Publicado em 03/09/2025 - Atualizado em 03/09/2025 14:48
APRENDER, ENSINAR
E TRANSFORMAR
Com uma trajetória marcada pela inovação pedagógica e pela defesa da gestão democrática na educação, o professor português e idealizador da Escola da Ponte, José Pacheco, foi um dos destaques do III Encontro de Educadores do Século XXI, realizado pela Firjan SESI. A Casa Firjan foi palco de palestras e debates sobre educação em tempos de complexidade, que reuniram cerca de 2 mil pessoas durante dois dias na primeira quinzena de julho.
Em sua palestra, o educador provocou o público com uma poderosa reflexão sobre o tema “Novas Construções Sociais de Aprendizagem”, defendendo uma escola que vá além da instrução tradicional e promova, de fato, a formação de sujeitos críticos, éticos e colaborativos.
A Escola da Ponte, fundada por ele em 1976, em São Tomé de Negrelos, Portugal, é uma abordagem educacional inovadora. Esse modelo de ensino se destaca por sua filosofia centrada no aluno, em que o foco está na autonomia, na colaboração e na personalização do aprendizado.
“É preciso um pacto nacional pela educação com equidade”, afirmou, chamando governos, sociedade civil e setor privado à responsabilidade coletiva por uma transformação profunda da escola pública brasileira.

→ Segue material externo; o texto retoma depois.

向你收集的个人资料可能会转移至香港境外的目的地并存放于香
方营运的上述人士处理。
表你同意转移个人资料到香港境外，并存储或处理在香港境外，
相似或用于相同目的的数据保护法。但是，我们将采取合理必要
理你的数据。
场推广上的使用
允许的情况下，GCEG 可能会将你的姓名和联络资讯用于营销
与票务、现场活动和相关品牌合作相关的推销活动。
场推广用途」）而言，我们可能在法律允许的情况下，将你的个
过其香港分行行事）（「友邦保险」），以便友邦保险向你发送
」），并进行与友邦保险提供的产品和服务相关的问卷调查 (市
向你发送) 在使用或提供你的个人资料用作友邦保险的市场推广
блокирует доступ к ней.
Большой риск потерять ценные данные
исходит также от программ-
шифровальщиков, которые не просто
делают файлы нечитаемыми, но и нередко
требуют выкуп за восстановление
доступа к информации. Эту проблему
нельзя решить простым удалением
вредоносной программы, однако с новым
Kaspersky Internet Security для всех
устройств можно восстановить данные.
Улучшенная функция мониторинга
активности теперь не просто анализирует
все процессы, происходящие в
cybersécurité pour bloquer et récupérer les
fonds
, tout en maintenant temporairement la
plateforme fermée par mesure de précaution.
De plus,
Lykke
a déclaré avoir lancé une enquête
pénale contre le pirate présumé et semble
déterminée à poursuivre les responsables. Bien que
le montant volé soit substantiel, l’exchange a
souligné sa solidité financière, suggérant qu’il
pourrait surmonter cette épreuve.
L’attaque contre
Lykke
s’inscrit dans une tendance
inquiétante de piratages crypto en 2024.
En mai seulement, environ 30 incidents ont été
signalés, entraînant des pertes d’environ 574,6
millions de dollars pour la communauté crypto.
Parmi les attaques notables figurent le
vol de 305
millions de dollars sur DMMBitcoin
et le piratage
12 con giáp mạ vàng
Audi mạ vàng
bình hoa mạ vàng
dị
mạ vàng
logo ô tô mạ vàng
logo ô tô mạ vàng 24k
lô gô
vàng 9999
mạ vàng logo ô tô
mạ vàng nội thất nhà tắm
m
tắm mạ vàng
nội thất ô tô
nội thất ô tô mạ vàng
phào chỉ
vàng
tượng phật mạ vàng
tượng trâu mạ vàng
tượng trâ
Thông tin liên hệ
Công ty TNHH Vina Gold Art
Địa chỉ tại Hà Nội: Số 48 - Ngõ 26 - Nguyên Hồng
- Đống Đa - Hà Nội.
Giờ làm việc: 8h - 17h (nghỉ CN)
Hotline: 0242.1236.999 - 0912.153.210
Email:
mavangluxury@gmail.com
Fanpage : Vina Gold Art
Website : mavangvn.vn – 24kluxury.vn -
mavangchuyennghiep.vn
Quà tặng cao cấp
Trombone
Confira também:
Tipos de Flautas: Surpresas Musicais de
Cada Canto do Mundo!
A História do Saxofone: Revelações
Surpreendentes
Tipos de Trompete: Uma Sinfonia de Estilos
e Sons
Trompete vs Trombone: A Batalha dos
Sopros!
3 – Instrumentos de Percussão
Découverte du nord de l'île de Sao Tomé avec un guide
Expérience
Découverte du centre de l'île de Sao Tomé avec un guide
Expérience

José Pacheco é provocador sobre o verdadeiro significado de aprender e os caminhos para uma educação mais humana e transformadora. Sua fala se desenvolve a partir de uma pergunta central — o que é aprender? — e propõe uma desconstrução dos modelos tradicionais, baseados na lógica da transmissão de conteúdo e da avaliação por desempenho.

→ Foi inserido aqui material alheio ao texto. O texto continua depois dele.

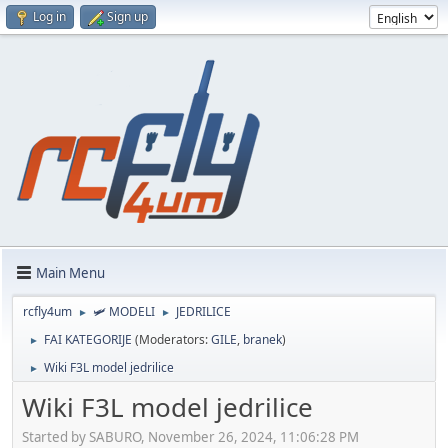
Log in
Sign up
Main Menu
rcfly4um
🛩️ MODELI
JEDRILICE
►
►
FAI KATEGORIJE
(Moderators:
GILE
,
branek
)
►
Wiki F3L model jedrilice
►
Wiki F3L model jedrilice
Started by SABURO, November 26, 2024, 11:06:28 PM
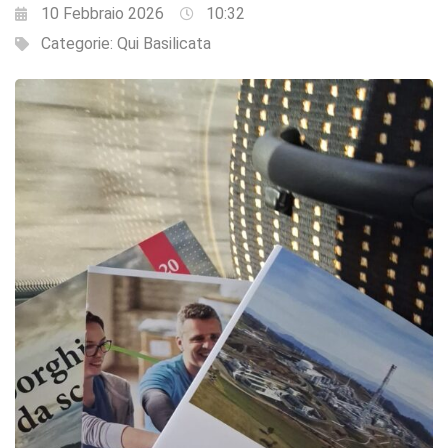
10 Febbraio 2026
10:32
Categorie:
Qui Basilicata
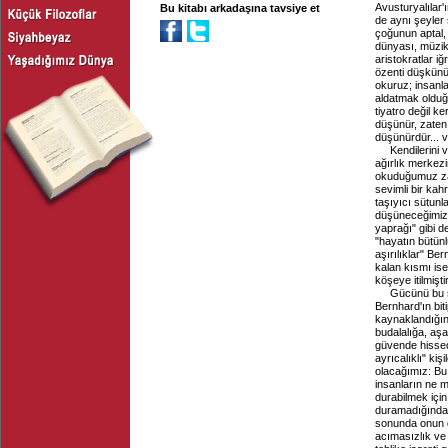
Avusturyalılar'
Bu kitabı arkadaşına tavsiye et
de aynı şeyler 
çoğunun aptal,
dünyası, müzik
aristokratlar i
özenti düşkünü
okuruz; insanl
aldatmak olduğu
tiyatro değil 
düşünür, zaten
düşünürdür... v
Kendilerini 
ağırlık merkezi
okuduğumuz zam
sevimli bir kah
taşıyıcı sütunla
düşüneceğimiz g
yaprağı" gibi 
"hayatın bütünl
aşırılıklar" Be
kalan kısmı ise
köşeye itilmiştir
Gücünü bu sa
Bernhard'ın bi
kaynaklandığın
budalalığa, aşa
güvende hissede
ayrıcalıklı" ki
olacağımız: Bu
insanların ne 
durabilmek için
duramadığından
sonunda onun d
acımasızlık ve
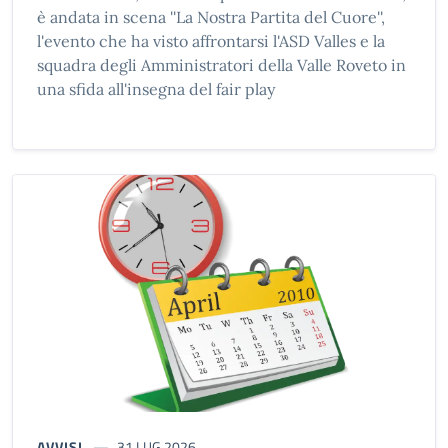
è andata in scena ''La Nostra Partita del Cuore'',
l'evento che ha visto affrontarsi l'ASD Valles e la
squadra degli Amministratori della Valle Roveto in
una sfida all'insegna del fair play
AVVISI
31 LUG 2026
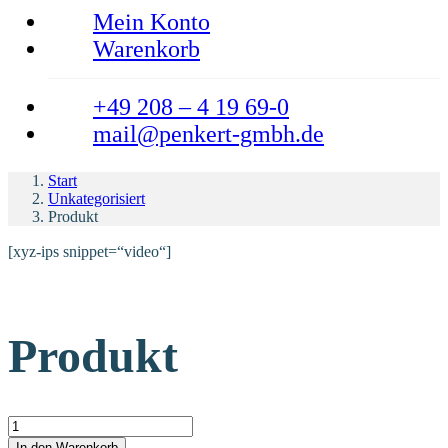
Mein Konto
Warenkorb
+49 208 – 4 19 69-0
mail@penkert-gmbh.de
Start
Unkategorisiert
Produkt
[xyz-ips snippet=“video“]
Produkt
Produkt Menge
In den Warenkorb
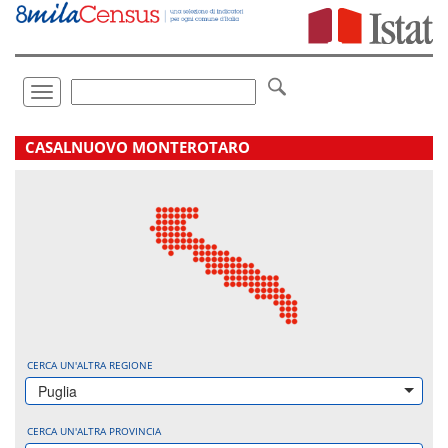
Vai
direttamente
a:
Contenuto
Ricerca
Toggle
navigation
.
CASALNUOVO MONTEROTARO
CERCA UN'ALTRA REGIONE
Puglia
CERCA UN'ALTRA PROVINCIA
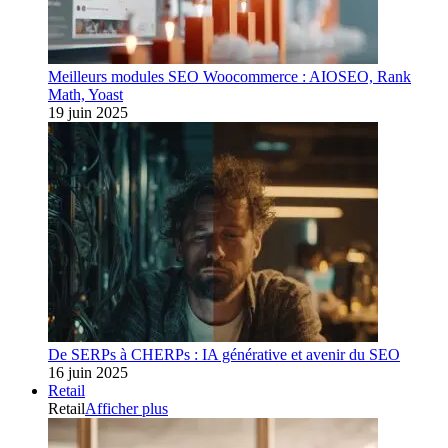
Meilleurs modules SEO Woocommerce : AIOSEO, Rank
Math, Yoast
19 juin 2025
De SERPs à CHERPs : IA générative et avenir du SEO
16 juin 2025
Retail
Retail
Afficher plus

Abaixo, os principais temas abordados por José Pacheco:
Caráter subjetivo da aprendizagem
“Aprender é um processo vivo, relacional e profundamente humano. Não é apenas adquirir informações, mas construir sentidos a partir das experiências, das interações, dos afetos. A escola, ao longo do tempo, priorizou a memorização, os currículos rígidos e a uniformização das trajetórias, mas isso tem pouco a ver com os verdadeiros processos de formação. É preciso resgatar o caráter subjetivo da aprendizagem, em que cada estudante é um universo e carrega seus próprios tempos, saberes e formas de se relacionar com o mundo”.

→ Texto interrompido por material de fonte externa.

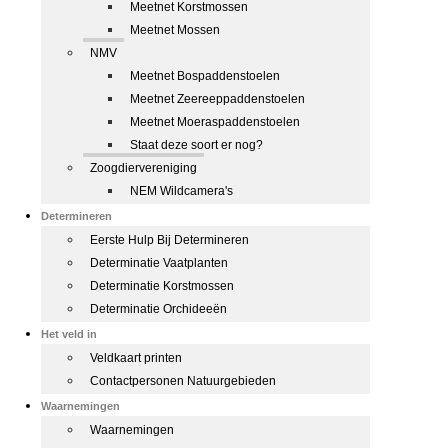
Meetnet Korstmossen
Meetnet Mossen
NMV
Meetnet Bospaddenstoelen
Meetnet Zeereeppaddenstoelen
Meetnet Moeraspaddenstoelen
Staat deze soort er nog?
Zoogdiervereniging
NEM Wildcamera's
Determineren
Eerste Hulp Bij Determineren
Determinatie Vaatplanten
Determinatie Korstmossen
Determinatie Orchideeën
Het veld in
Veldkaart printen
Contactpersonen Natuurgebieden
Waarnemingen
Waarnemingen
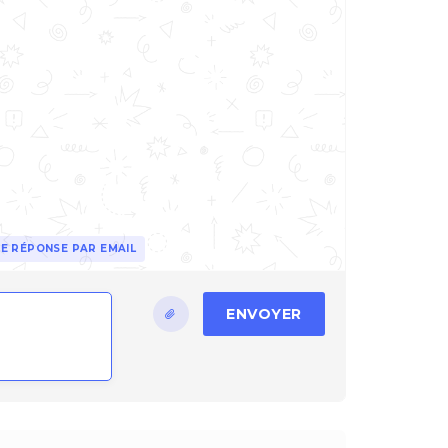
E RÉPONSE PAR EMAIL
ENVOYER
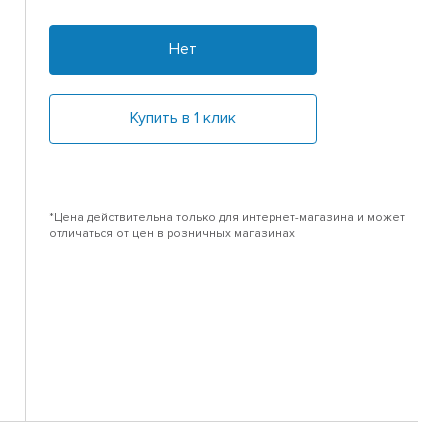
Нет
Купить в 1 клик
*Цена действительна только для интернет-магазина и может
отличаться от цен в розничных магазинах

Ambientes com segurança emocional
“Ninguém ensina de forma mecânica. O conhecimento não se transfere. Ele se constrói. E para isso, é essencial criar ambientes educativos que promovam segurança emocional, escuta ativa, diálogo e pertencimento. O vínculo entre professor e aluno é um dos principais catalisadores da aprendizagem. Onde há afeto, há confiança; onde há confiança, há espaço para experimentar, errar, recomeçar e crescer.”


Coragem para errar
“O erro, aliás, é tratado como uma parte fundamental do processo. A cultura do erro como fracasso precisa ser substituída por uma cultura do erro como tentativa, descoberta e reelaboração. Aprender exige coragem para errar e isso só é possível se a escola deixar de ser um espaço punitivo e passar a ser um espaço de acolhimento e experimentação.”
Mais que transferir conhecimento
“Mais do que detentor do saber, o educador deve ser um mediador de sentidos, um facilitador de processos, alguém que provoca, escuta e aprende junto. O professor que acolhe a complexidade de seus alunos, seus contextos, suas emoções, suas resistências é o que realmente os conduz a descobertas potentes. Ensinar, nesse sentido, não é transferir conhecimento, mas criar condições para que ele aconteça.”
Protagonismo estudantil
“Alguns exemplos concretos de práticas pedagógicas inovadoras: metodologias que valorizam a cooperação entre alunos, o protagonismo estudantil, a interdisciplinaridade e o uso de linguagens múltiplas. É importante valorizar as artes, a cultura popular, a oralidade e a ludicidade como formas legítimas e eficazes de aprender. A escola precisa dialogar com a vida, com o território e com os saberes que os alunos carregam.”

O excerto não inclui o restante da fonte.